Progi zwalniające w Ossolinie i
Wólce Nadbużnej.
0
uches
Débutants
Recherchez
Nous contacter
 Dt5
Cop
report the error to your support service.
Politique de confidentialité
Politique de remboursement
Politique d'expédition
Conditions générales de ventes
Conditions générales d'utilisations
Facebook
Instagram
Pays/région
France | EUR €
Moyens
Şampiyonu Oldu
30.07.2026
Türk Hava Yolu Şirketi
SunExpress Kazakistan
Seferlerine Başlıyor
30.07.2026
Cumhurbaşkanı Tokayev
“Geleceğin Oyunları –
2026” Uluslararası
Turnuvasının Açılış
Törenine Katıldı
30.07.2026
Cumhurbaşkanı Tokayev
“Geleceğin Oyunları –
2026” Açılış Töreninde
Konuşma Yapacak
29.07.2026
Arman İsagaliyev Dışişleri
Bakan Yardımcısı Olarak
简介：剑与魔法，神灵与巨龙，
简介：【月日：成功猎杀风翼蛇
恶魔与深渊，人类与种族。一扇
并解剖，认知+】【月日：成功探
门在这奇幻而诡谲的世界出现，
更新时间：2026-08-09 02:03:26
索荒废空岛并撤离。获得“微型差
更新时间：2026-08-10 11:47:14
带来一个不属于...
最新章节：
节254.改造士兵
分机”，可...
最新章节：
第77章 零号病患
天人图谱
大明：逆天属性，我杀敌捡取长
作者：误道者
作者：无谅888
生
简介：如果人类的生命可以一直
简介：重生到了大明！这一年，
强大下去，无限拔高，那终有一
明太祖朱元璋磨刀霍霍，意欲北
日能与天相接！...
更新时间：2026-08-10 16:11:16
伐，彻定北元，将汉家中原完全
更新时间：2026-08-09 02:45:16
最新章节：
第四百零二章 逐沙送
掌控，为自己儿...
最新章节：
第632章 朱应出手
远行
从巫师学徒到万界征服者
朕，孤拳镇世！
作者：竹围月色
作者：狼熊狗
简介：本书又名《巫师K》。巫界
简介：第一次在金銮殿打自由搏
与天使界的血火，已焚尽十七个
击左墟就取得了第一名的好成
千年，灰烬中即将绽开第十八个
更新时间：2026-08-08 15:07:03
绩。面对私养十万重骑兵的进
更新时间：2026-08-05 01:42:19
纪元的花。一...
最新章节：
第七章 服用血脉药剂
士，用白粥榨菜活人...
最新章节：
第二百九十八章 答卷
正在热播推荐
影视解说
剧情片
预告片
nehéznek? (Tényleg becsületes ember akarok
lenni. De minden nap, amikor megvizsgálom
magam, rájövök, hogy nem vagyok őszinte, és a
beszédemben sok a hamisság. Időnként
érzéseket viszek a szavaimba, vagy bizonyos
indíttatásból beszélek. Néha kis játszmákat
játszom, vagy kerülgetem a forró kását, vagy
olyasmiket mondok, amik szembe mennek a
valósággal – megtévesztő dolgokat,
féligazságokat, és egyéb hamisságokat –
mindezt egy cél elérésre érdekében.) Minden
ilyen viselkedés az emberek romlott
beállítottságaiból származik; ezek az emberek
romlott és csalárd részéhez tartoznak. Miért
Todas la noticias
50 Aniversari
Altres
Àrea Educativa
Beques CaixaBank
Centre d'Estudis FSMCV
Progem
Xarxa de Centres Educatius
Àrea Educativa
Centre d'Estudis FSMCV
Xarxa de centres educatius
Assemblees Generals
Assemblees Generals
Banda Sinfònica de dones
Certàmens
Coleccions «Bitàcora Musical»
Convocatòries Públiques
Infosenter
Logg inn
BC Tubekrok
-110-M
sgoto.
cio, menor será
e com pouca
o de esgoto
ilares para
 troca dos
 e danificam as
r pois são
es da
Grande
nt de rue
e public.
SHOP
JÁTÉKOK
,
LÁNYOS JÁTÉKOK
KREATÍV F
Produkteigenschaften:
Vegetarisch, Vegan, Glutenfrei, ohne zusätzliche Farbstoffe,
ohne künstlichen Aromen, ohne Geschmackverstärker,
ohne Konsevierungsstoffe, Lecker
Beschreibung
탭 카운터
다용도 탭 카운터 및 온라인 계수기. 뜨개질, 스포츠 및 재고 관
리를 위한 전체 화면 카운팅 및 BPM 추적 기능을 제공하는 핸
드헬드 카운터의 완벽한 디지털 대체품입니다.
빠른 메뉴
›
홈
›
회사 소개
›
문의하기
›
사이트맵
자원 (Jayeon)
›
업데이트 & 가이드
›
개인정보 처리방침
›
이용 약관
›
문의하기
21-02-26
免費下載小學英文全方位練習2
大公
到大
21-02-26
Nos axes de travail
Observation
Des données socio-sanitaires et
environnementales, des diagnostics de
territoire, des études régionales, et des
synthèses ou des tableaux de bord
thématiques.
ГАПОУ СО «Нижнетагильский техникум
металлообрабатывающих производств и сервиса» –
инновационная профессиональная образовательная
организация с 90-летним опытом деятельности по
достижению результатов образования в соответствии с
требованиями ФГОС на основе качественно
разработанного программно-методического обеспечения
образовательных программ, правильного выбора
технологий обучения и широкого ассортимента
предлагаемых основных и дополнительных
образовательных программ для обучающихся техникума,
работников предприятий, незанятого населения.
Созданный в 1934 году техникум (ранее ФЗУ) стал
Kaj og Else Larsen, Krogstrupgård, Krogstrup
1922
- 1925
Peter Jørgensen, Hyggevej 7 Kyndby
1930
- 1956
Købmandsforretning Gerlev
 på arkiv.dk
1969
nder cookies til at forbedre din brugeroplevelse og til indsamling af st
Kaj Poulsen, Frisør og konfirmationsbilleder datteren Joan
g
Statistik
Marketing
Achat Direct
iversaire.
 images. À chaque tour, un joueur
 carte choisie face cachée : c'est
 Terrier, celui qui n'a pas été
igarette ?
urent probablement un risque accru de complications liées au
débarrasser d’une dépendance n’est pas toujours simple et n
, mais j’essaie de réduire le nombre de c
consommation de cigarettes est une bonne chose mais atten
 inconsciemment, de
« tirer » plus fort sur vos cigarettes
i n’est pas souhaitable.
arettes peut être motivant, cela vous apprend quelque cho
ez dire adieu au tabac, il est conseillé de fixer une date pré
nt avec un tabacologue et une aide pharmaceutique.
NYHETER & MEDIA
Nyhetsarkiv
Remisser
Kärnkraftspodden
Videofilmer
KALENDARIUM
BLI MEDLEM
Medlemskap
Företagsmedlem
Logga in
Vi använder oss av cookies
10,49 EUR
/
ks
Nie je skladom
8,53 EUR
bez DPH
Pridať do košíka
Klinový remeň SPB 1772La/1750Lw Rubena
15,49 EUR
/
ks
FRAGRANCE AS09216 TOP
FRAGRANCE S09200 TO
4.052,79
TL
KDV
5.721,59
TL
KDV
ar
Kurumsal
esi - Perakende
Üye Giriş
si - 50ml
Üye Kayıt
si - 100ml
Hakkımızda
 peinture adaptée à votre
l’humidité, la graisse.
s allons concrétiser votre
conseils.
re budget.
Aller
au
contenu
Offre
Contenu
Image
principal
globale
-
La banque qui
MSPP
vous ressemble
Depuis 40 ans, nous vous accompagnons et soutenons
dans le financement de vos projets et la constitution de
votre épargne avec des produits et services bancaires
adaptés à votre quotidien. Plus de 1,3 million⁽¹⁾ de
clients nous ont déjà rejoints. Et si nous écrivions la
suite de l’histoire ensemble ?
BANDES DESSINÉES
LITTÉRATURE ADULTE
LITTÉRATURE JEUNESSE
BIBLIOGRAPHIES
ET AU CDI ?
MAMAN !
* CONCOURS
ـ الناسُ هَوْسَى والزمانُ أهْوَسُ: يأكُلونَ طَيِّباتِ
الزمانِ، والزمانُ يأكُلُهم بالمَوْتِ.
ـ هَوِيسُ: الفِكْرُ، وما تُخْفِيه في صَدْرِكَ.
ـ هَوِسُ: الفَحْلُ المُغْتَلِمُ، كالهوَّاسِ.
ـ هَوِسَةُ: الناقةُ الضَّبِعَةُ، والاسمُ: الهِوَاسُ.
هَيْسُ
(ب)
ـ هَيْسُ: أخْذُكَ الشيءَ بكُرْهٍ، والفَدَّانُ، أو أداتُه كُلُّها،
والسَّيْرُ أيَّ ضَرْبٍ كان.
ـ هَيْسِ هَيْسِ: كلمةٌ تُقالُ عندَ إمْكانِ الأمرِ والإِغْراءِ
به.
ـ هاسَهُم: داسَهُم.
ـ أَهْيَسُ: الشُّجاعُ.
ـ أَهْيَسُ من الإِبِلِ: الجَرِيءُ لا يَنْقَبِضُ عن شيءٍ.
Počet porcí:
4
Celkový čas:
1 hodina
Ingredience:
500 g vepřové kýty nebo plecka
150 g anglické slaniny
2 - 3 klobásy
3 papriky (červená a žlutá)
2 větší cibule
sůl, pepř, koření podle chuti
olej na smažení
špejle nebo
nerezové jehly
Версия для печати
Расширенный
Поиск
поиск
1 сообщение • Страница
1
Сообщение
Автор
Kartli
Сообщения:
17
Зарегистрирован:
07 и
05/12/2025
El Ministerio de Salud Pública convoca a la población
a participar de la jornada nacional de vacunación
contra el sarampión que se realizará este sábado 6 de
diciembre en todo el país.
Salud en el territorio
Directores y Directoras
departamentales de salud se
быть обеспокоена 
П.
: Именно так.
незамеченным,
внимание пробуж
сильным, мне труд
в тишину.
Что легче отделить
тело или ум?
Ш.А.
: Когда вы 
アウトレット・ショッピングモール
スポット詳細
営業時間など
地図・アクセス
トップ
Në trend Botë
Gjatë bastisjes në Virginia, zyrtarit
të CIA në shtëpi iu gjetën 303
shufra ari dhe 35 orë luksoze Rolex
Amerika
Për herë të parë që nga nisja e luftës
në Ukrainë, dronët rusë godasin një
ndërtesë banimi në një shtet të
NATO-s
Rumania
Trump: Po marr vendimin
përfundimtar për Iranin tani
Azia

* * * *

--- GOAL OF THE EXERCISE ---
The required output is every line of the entries, starting at the one that contains "departamentales de salud se" and ending at the last, copied exactly.

--- YOUR RESPONSE ---
departamentales de salud se
быть обеспокоена 
П.
: Именно так.
незамеченным,
внимание пробуж
сильным, мне труд
в тишину.
Что легче отделить
тело или ум?
Ш.А.
: Когда вы 
アウトレット・ショッピングモール
スポット詳細
営業時間など
地図・アクセス
トップ
Në trend Botë
Gjatë bastisjes në Virginia, zyrtarit
të CIA në shtëpi iu gjetën 303
shufra ari dhe 35 orë luksoze Rolex
Amerika
Për herë të parë që nga nisja e luftës
në Ukrainë, dronët rusë godasin një
ndërtesë banimi në një shtet të
NATO-s
Rumania
Trump: Po marr vendimin
përfundimtar për Iranin tani
Azia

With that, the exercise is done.